*** Information supplied ***
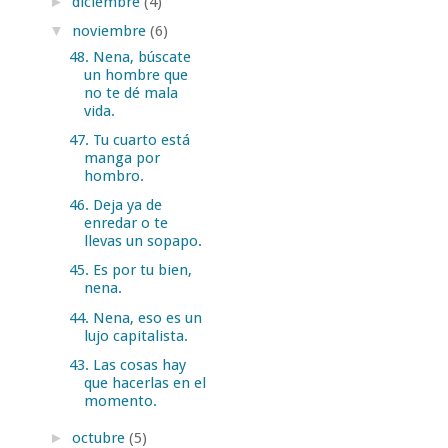
►
diciembre
(4)
▼
noviembre
(6)
48. Nena, búscate
un hombre que
no te dé mala
vida.
47. Tu cuarto está
manga por
hombro.
46. Deja ya de
enredar o te
llevas un sopapo.
45. Es por tu bien,
nena.
44. Nena, eso es un
lujo capitalista.
43. Las cosas hay
que hacerlas en el
momento.
►
octubre
(5)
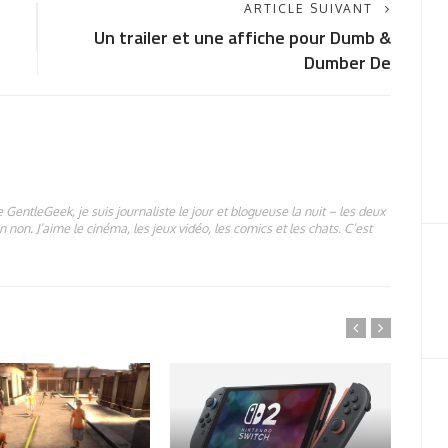
ARTICLE SUIVANT
Un trailer et une affiche pour Dumb &
Dumber De
 GentleGeek, je suis journaliste le jour et blogueuse la nuit – les deux
 non. J’aime le cinéma, les jeux vidéo, les comics et les chats. C’est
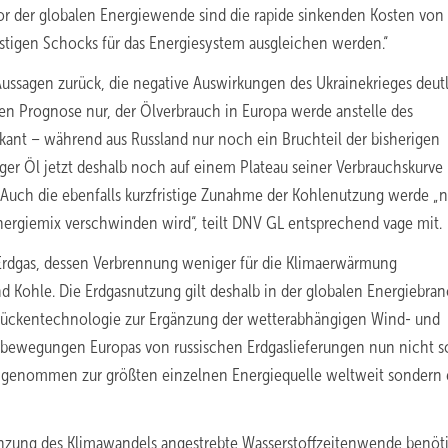
tor der globalen Energiewende sind die rapide sinkenden Kosten von
stigen Schocks für das Energiesystem ausgleichen werden.“
 Aussagen zurück, die negative Auswirkungen des Ukrainekrieges deut
en Prognose nur, der Ölverbrauch in Europa werde anstelle des
kant – während aus Russland nur noch ein Bruchteil der bisherigen
er Öl jetzt deshalb noch auf einem Plateau seiner Verbrauchskurve
. Auch die ebenfalls kurzfristige Zunahme der Kohlenutzung werde „n
Energiemix verschwinden wird“, teilt DNV GL entsprechend vage mit.
 Erdgas, dessen Verbrennung weniger für die Klimaerwärmung
nd Kohle. Die Erdgasnutzung gilt deshalb in der globalen Energiebra
 Brückentechnologie zur Ergänzung der wetterabhängigen Wind- und
zbewegungen Europas von russischen Erdgaslieferungen nun nicht 
enommen zur größten einzelnen Energiequelle weltweit sondern 
renzung des Klimawandels angestrebte Wasserstoffzeitenwende benöt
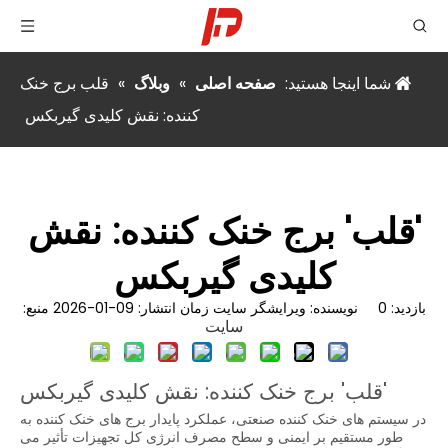
شما اینجا هستید:
صفحه اصلی
»
وبلاگ
»
قلب برج خنک
کننده: نقش کلیدی گیربکس
'قلب' برج خنک کننده: نقش
کلیدی گیربکس
بازدید:
0
نویسنده: ویرایشگر سایت زمان انتشار: 09-01-2026 منبع:
سایت
'قلب' برج خنک کننده: نقش کلیدی گیربکس
در سیستم های خنک کننده صنعتی، عملکرد پایدار برج های خنک کننده به
طور مستقیم بر ایمنی و سطح مصرف انرژی کل تجهیزات تأثیر می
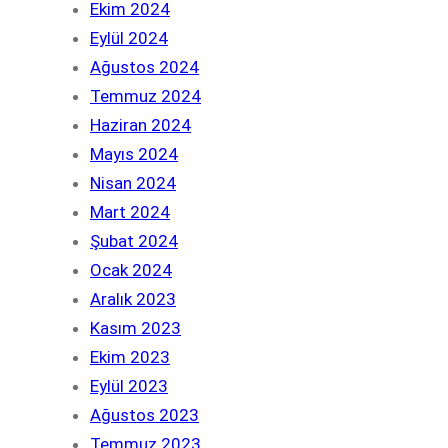
Ekim 2024
Eylül 2024
Ağustos 2024
Temmuz 2024
Haziran 2024
Mayıs 2024
Nisan 2024
Mart 2024
Şubat 2024
Ocak 2024
Aralık 2023
Kasım 2023
Ekim 2023
Eylül 2023
Ağustos 2023
Temmuz 2023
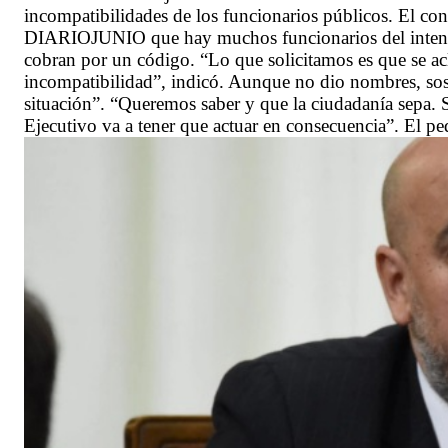
incompatibilidades de los funcionarios públicos. El con
DIARIOJUNIO que hay muchos funcionarios del intenden
cobran por un código. “Lo que solicitamos es que se acla
incompatibilidad”, indicó. Aunque no dio nombres, sos
situación”. “Queremos saber y que la ciudadanía sepa. S
Ejecutivo va a tener que actuar en consecuencia”. El p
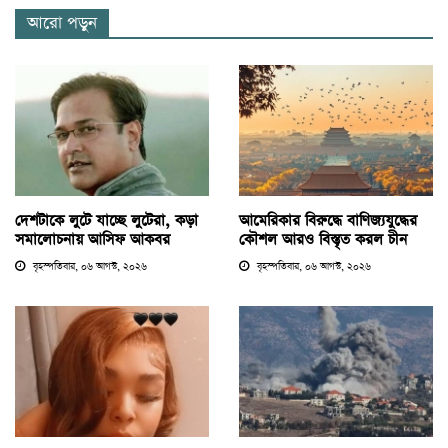
আরো পড়ুন
দেশটাকে লুটে যাচ্ছে লুটেরা, কড়া
আমেরিকার বিরুদ্ধে বাণিজ্যযুদ্ধের
সমালোচনায় আসিফ আকবর
কৌশল আরও বিস্তৃত করল চীন
বৃহস্পতিবার, ০৬ আগস্ট, ২০২৬
বৃহস্পতিবার, ০৬ আগস্ট, ২০২৬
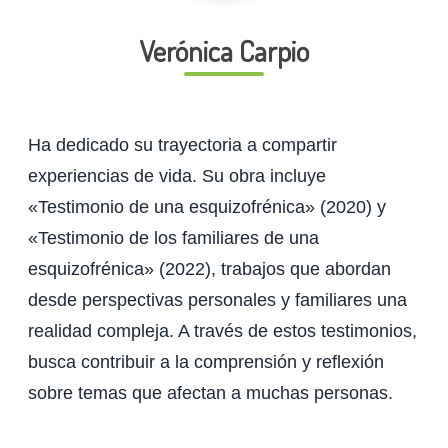
Verónica Carpio
Ha dedicado su trayectoria a compartir
experiencias de vida. Su obra incluye
«Testimonio de una esquizofrénica» (2020) y
«Testimonio de los familiares de una
esquizofrénica» (2022), trabajos que abordan
desde perspectivas personales y familiares una
realidad compleja. A través de estos testimonios,
busca contribuir a la comprensión y reflexión
sobre temas que afectan a muchas personas.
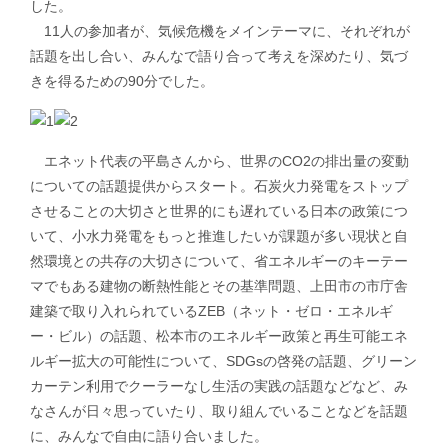
した。
11人の参加者が、気候危機をメインテーマに、それぞれが
話題を出し合い、みんなで語り合って考えを深めたり、気づ
きを得るための90分でした。
エネット代表の平島さんから、世界のCO2の排出量の変動
についての話題提供からスタート。石炭火力発電をストップ
させることの大切さと世界的にも遅れている日本の政策につ
いて、小水力発電をもっと推進したいが課題が多い現状と自
然環境との共存の大切さについて、省エネルギーのキーテー
マでもある建物の断熱性能とその基準問題、上田市の市庁舎
建築で取り入れられているZEB（ネット・ゼロ・エネルギ
ー・ビル）の話題、松本市のエネルギー政策と再生可能エネ
ルギー拡大の可能性について、SDGsの啓発の話題、グリーン
カーテン利用でクーラーなし生活の実践の話題などなど、み
なさんが日々思っていたり、取り組んでいることなどを話題
に、みんなで自由に語り合いました。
*** End of Information supplied ***
### Assignment
Look through the material above. Transcribe exactly the lines between the ones with "Kohlenutzung werde „n" and "আমেরিকার বিরুদ্ধে বাণিজ্যযুদ্ধের", inclusive, and keep pictures out.

### Answer to the exercise
. Auch die ebenfalls kurzfristige Zunahme der Kohlenutzung werde „n
Energiemix verschwinden wird“, teilt DNV GL entsprechend vage mit.
 Erdgas, dessen Verbrennung weniger für die Klimaerwärmung
nd Kohle. Die Erdgasnutzung gilt deshalb in der globalen Energiebra
 Brückentechnologie zur Ergänzung der wetterabhängigen Wind- und
zbewegungen Europas von russischen Erdgaslieferungen nun nicht 
enommen zur größten einzelnen Energiequelle weltweit sondern 
renzung des Klimawandels angestrebte Wasserstoffzeitenwende benöt
شما اینجا هستید:
صفحه اصلی
»
وبلاگ
»
قلب برج خنک
کننده: نقش کلیدی گیربکس
'قلب' برج خنک کننده: نقش
کلیدی گیربکس
بازدید:
0
نویسنده: ویرایشگر سایت زمان انتشار: 09-01-2026 منبع:
سایت
'قلب' برج خنک کننده: نقش کلیدی گیربکس
در سیستم های خنک کننده صنعتی، عملکرد پایدار برج های خنک کننده به
طور مستقیم بر ایمنی و سطح مصرف انرژی کل تجهیزات تأثیر می
Ekim 2024
Eylül 2024
Ağustos 2024
Temmuz 2024
Haziran 2024
Mayıs 2024
Nisan 2024
Mart 2024
Şubat 2024
Ocak 2024
Aralık 2023
Kasım 2023
Ekim 2023
Eylül 2023
Ağustos 2023
Temmuz 2023
incompatibilidades de los funcionarios públicos. El con
DIARIOJUNIO que hay muchos funcionarios del intenden
cobran por un código. “Lo que solicitamos es que se acla
incompatibilidad”, indicó. Aunque no dio nombres, sos
situación”. “Queremos saber y que la ciudadanía sepa. S
Ejecutivo va a tener que actuar en consecuencia”. El p
আরো পড়ুন
দেশটাকে লুটে যাচ্ছে লুটেরা, কড়া
আমেরিকার বিরুদ্ধে বাণিজ্যযুদ্ধের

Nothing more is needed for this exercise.